I called for more “affordable, evidence-based, trauma-informed solutions” for people in addiction recovery. “Kansas cannot incarcerate its way out of its addiction crisis,” I stated, adding that expanding Kansas Medicaid would save thousands of lives, rescue rural hospitals, and boost the Kansas economy.

Chris Overfelt, of the PeaceWorks-KC Board, marched with his Veterans for Peace flag and chanted slogans such as, “We are a new unsettling force, and we are powerful,” and “Somebody’s hurting my people, and I won’t be silent anymore.”

Kathy Downing, a leader in the Kansas Poor People’s Campaign, spoke from a spot just outside the University of Kansas Health Systems, at 42nd and Rainbow. Downing outlined the gross disparities in child mortality between Wyandotte and Johnson counties. She explained that in states where Medicaid has already been expanded, such gross disparities are greatly reduced.

Jalisa Davis of Miller Dream (a community organization) advocated for children. “The health care system continues to be detrimental to us as a nation. Our children have suffered extensive trauma and are being asked to function normally in a system where they haven’t been shown value.”

PeaceWorks-KC Board member and long-time nurse Ann Suellentrop spoke up for more prevention and early intervention. “We need health coverage for everyone, because the sooner health problems are discovered, the better for the patient. For example, if a person with diabetes can find out early on and get it under control, they will be able to prevent amputations, losing kidney function, or going blind. And that will save a lot of money.”

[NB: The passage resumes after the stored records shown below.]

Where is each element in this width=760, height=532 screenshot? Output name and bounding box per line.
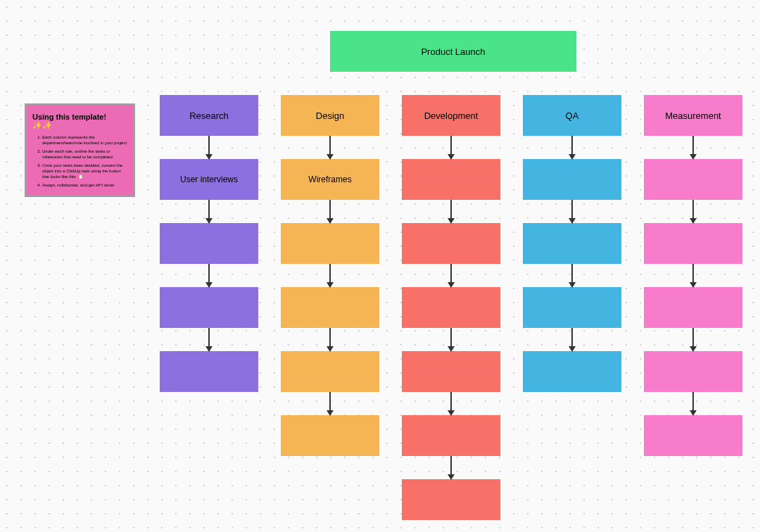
task-box[interactable] — [644, 223, 742, 264]
arrow-down-icon — [692, 136, 694, 159]
task-box[interactable] — [523, 159, 621, 200]
column-header[interactable]: Measurement — [644, 95, 742, 136]
task-box[interactable] — [160, 351, 258, 392]
arrow-down-icon — [692, 392, 694, 415]
arrow-down-icon — [329, 328, 331, 351]
column-header-label: Measurement — [665, 110, 721, 121]
column-measurement: Measurement — [644, 95, 742, 456]
help-title: Using this template! ✨✨ — [32, 113, 127, 130]
help-item: Each column represents the department/te… — [42, 134, 127, 146]
task-box[interactable] — [644, 159, 742, 200]
column-qa: QA — [523, 95, 621, 392]
column-development: Development — [402, 95, 500, 520]
arrow-down-icon — [692, 264, 694, 287]
task-box[interactable] — [402, 415, 500, 456]
arrow-down-icon — [329, 392, 331, 415]
task-box[interactable] — [281, 287, 379, 328]
column-header-label: Development — [424, 110, 479, 121]
task-box[interactable]: Wireframes — [281, 159, 379, 200]
column-header[interactable]: QA — [523, 95, 621, 136]
task-box[interactable] — [160, 287, 258, 328]
arrow-down-icon — [329, 136, 331, 159]
column-header-label: Design — [316, 110, 344, 121]
column-header[interactable]: Design — [281, 95, 379, 136]
column-header[interactable]: Research — [160, 95, 258, 136]
task-box[interactable] — [644, 415, 742, 456]
column-header[interactable]: Development — [402, 95, 500, 136]
arrow-down-icon — [450, 136, 452, 159]
task-box[interactable] — [281, 223, 379, 264]
title-box[interactable]: Product Launch — [330, 31, 576, 72]
task-box[interactable] — [644, 287, 742, 328]
arrow-down-icon — [571, 328, 573, 351]
help-item: Once your tasks been detailed, convert t… — [42, 163, 127, 180]
column-research: ResearchUser interviews — [160, 95, 258, 392]
task-box[interactable] — [523, 351, 621, 392]
help-item: Assign, collaborate, and get sh*t done! — [42, 182, 127, 188]
task-box[interactable] — [523, 287, 621, 328]
task-label: User interviews — [180, 175, 238, 184]
arrow-down-icon — [208, 136, 210, 159]
arrow-down-icon — [329, 200, 331, 223]
task-label: Wireframes — [308, 175, 351, 184]
task-box[interactable] — [402, 287, 500, 328]
task-box[interactable] — [402, 159, 500, 200]
arrow-down-icon — [450, 392, 452, 415]
help-item: Under each role, outline the tasks or mi… — [42, 148, 127, 160]
arrow-down-icon — [208, 264, 210, 287]
task-box[interactable] — [281, 351, 379, 392]
arrow-down-icon — [450, 200, 452, 223]
arrow-down-icon — [571, 136, 573, 159]
column-header-label: Research — [189, 110, 229, 121]
help-card[interactable]: Using this template! ✨✨ Each column repr… — [25, 103, 135, 197]
help-list: Each column represents the department/te… — [32, 134, 127, 188]
arrow-down-icon — [692, 200, 694, 223]
arrow-down-icon — [208, 200, 210, 223]
arrow-down-icon — [571, 264, 573, 287]
arrow-down-icon — [329, 264, 331, 287]
title-label: Product Launch — [421, 46, 485, 57]
task-box[interactable] — [402, 479, 500, 520]
task-box[interactable] — [523, 223, 621, 264]
arrow-down-icon — [450, 328, 452, 351]
task-box[interactable] — [402, 351, 500, 392]
task-box[interactable] — [281, 415, 379, 456]
arrow-down-icon — [450, 264, 452, 287]
column-design: DesignWireframes — [281, 95, 379, 456]
task-box[interactable]: User interviews — [160, 159, 258, 200]
column-header-label: QA — [566, 110, 579, 121]
task-box[interactable] — [402, 223, 500, 264]
task-box[interactable] — [644, 351, 742, 392]
arrow-down-icon — [450, 456, 452, 479]
arrow-down-icon — [571, 200, 573, 223]
task-box[interactable] — [160, 223, 258, 264]
arrow-down-icon — [208, 328, 210, 351]
arrow-down-icon — [692, 328, 694, 351]
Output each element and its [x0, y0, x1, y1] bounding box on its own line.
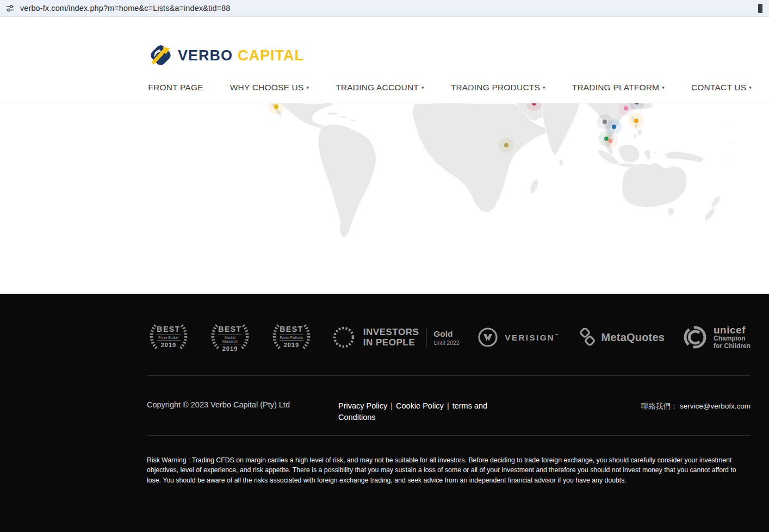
metaquotes-logo: MetaQuotes [578, 328, 665, 347]
iip-line2: IN PEOPLE [363, 337, 415, 348]
policy-links: Privacy Policy|Cookie Policy|terms and C… [338, 400, 492, 423]
unicef-line2: Champion [714, 335, 751, 342]
footer-badges-row: BEST Forex Broker 2019 BEST Market Resea… [147, 319, 751, 356]
iip-line1: INVESTORS [363, 327, 419, 337]
chevron-down-icon: ▾ [749, 85, 752, 90]
footer-divider-top [147, 375, 751, 376]
metaquotes-icon [578, 328, 597, 347]
unicef-icon [683, 325, 708, 350]
nav-item-trading-account[interactable]: TRADING ACCOUNT▾ [336, 83, 424, 92]
nav-item-contact-us[interactable]: CONTACT US▾ [691, 83, 752, 92]
badge-year: 2019 [270, 342, 313, 348]
contact-email[interactable]: service@verbofx.com [680, 402, 751, 410]
verisign-logo: VERISIGN™ [477, 326, 560, 348]
contact-label: 聯絡我們： [641, 402, 678, 410]
cookie-policy-link[interactable]: Cookie Policy [396, 401, 444, 410]
nav-item-front-page[interactable]: FRONT PAGE [148, 83, 203, 92]
iip-until: Until 2022 [433, 339, 459, 346]
verisign-label: VERISIGN [505, 333, 555, 342]
copyright-text: Copyright © 2023 Verbo Capital (Pty) Ltd [147, 400, 338, 409]
nav-item-trading-products[interactable]: TRADING PRODUCTS▾ [451, 83, 545, 92]
badge-year: 2019 [147, 342, 190, 348]
nav-item-why-choose-us[interactable]: WHY CHOOSE US▾ [230, 83, 309, 92]
award-badge-forex-broker: BEST Forex Broker 2019 [147, 321, 190, 354]
verisign-icon [477, 326, 499, 348]
nav-label: TRADING ACCOUNT [336, 83, 419, 92]
risk-warning-text: Risk Warning : Trading CFDS on margin ca… [147, 455, 751, 485]
main-nav: FRONT PAGE WHY CHOOSE US▾ TRADING ACCOUN… [148, 83, 752, 92]
url-text[interactable]: verbo-fx.com/index.php?m=home&c=Lists&a=… [20, 4, 230, 13]
logo-text: VERBO CAPITAL [178, 47, 304, 64]
badge-title: BEST [147, 325, 190, 333]
nav-label: WHY CHOOSE US [230, 83, 304, 92]
nav-label: TRADING PLATFORM [572, 83, 660, 92]
contact-info: 聯絡我們： service@verbofx.com [641, 400, 751, 411]
badge-title: BEST [208, 325, 252, 333]
badge-year: 2019 [208, 345, 252, 352]
unicef-name: unicef [714, 325, 751, 335]
unicef-line3: for Children [714, 342, 751, 350]
iip-award: Gold [433, 329, 459, 339]
nav-label: CONTACT US [691, 83, 746, 92]
link-separator: | [444, 401, 452, 410]
chevron-down-icon: ▾ [421, 85, 424, 90]
nav-label: TRADING PRODUCTS [451, 83, 540, 92]
footer-divider-bottom [147, 435, 751, 436]
award-badge-forex-platform: BEST Forex Platform 2019 [270, 321, 313, 354]
logo[interactable]: VERBO CAPITAL [148, 44, 304, 67]
investors-in-people-logo: INVESTORS IN PEOPLE Gold Until 2022 [331, 325, 460, 350]
award-badge-market-research: BEST Market Research 2019 [208, 321, 252, 354]
badge-subtitle: Forex Platform [280, 335, 303, 341]
browser-extension-icon[interactable] [758, 4, 762, 13]
logo-brand-secondary: CAPITAL [238, 47, 304, 64]
logo-brand-primary: VERBO [178, 47, 233, 64]
wreath-icon [331, 325, 356, 350]
footer: BEST Forex Broker 2019 BEST Market Resea… [0, 294, 769, 532]
metaquotes-label: MetaQuotes [601, 331, 665, 344]
site-settings-icon[interactable] [5, 4, 15, 13]
nav-label: FRONT PAGE [148, 83, 203, 92]
page: VERBO CAPITAL FRONT PAGE WHY CHOOSE US▾ … [0, 17, 769, 532]
browser-url-bar: verbo-fx.com/index.php?m=home&c=Lists&a=… [0, 0, 769, 17]
trademark-symbol: ™ [555, 333, 560, 337]
site-header: VERBO CAPITAL FRONT PAGE WHY CHOOSE US▾ … [0, 17, 769, 103]
divider [426, 327, 426, 347]
chevron-down-icon: ▾ [306, 85, 309, 90]
chevron-down-icon: ▾ [543, 85, 545, 90]
badge-subtitle: Forex Broker [157, 335, 181, 341]
nav-item-trading-platform[interactable]: TRADING PLATFORM▾ [572, 83, 665, 92]
badge-subtitle: Market Research [218, 335, 242, 344]
privacy-policy-link[interactable]: Privacy Policy [338, 401, 387, 410]
badge-title: BEST [270, 325, 313, 333]
link-separator: | [387, 401, 396, 410]
chevron-down-icon: ▾ [662, 85, 665, 90]
footer-legal-row: Copyright © 2023 Verbo Capital (Pty) Ltd… [147, 400, 751, 423]
unicef-logo: unicef Champion for Children [683, 325, 751, 350]
logo-icon [148, 44, 173, 67]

Claire Chadwick, one of the driving forces in the Kansas Poor People’s Campaign, is also an essential worker. “I need more than a Facebook post telling me how great my sacrifice is,” Claire stated. “I need living wages, paid sick and leave time, a union, and universal health care that isn’t tied to my job.”

Author’s note: The Kansas Poor People’s Campaign would like to thank PeaceWorks-KC for a recent donation of $500. Such donations help us carry out local rallies and marches, as well as testimonies and actions in Topeka and throughout Kansas.

—Charles Carney, treasurer of the Kansas Poor People’s Campaign, serves on the PeaceWorks-KC Board of Directors.